VANCOUVER, BRITISH COLUMBIA—(Marketwire – Jan. 26, 2011) – Methanex Corporation (TSX:MX)(NASDAQ:MEOH)(SANTIAGO:Methanex) — For the fourth quarter of 2010, Methanex reported Adjusted EBITDA(1) of $71.3 million and net income of $27.9 million ($0.30 per share on a diluted basis). This compares with Adjusted EBITDA(1) of $57.3 million and net income before unusual item of $10.6 million ($0.11 per share on a diluted basis) for the third quarter of 2010. For the year ended December 31, 2010, Methanex reported Adjusted EBITDA(1)of $266.7 million and net income of $101.7 million ($1.09 per share on a diluted basis) and net income before unusual item of $79.5 million ($0.85 per share on a diluted basis). Net income for the third quarter of 2010 and year ended December 31, 2010 includes an after-tax gain of $22.2 million related to the sale of the Company’s terminal facilities in Kitimat, Canada.

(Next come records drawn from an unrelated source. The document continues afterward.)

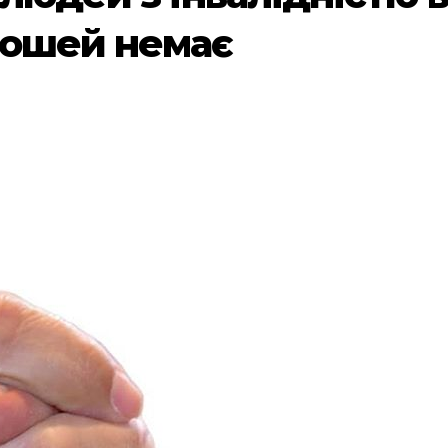
рошей немає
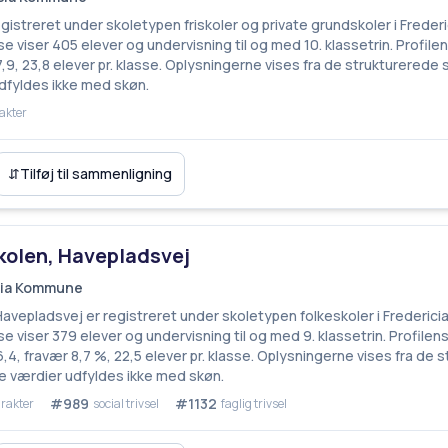
egistreret under skoletypen friskoler og private grundskoler i Freder
e viser 405 elever og undervisning til og med 10. klassetrin. Profile
9, 23,8 elever pr. klasse. Oplysningerne vises fra de strukturerede 
fyldes ikke med skøn.
akter
⇵
Tilføj til sammenligning
kolen, Havepladsvej
icia Kommune
Havepladsvej er registreret under skoletypen folkeskoler i Frederic
e viser 379 elever og undervisning til og med 9. klassetrin. Profilen
4, fravær 8,7 %, 22,5 elever pr. klasse. Oplysningerne vises fra de 
 værdier udfyldes ikke med skøn.
#989
#1132
rakter
social trivsel
faglig trivsel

Bruce Aitken, President and CEO of Methanex, commented, “Methanol prices increased during the fourth quarter and this led to improved cash flow and earnings. We have been disappointed with the lower than expected production in 2010 and our earnings potential is substantially improved when we are able to operate our plants at higher rates. In this regard, I am delighted to report that the Egypt Project produced first methanol last week and that the restart of our plant in Medicine Hat, Alberta is on track for early in the second quarter of 2011. With the addition of these two production sites, we are well positioned to increase our production and earnings capability this year.”
Mr. Aitken concluded, “While methanol prices have moderated slightly early in the first quarter of 2011, they are still at strong levels. With US$194 million of cash on hand, no near term refinancing requirements, and an undrawn credit facility, we are well positioned to continue to invest to grow the Company.”
A conference call is scheduled for January 27, 2011 at 12:00 noon ET (9:00 am PT) to review these fourth quarter results. To access the call, dial the Conferencing operator ten minutes prior to the start of the call at (416) 695-6616, or toll free at (800) 565-0813. A playback version of the conference call will be available for fourteen days at (416) 695-5800, or toll free at (800) 408-3053. The passcode for the playback version is 4012032. There will be a simultaneous audio-only webcast of the conference call, which can be accessed from our website at www.methanex.com. The webcast will be available on our website for three weeks following the call.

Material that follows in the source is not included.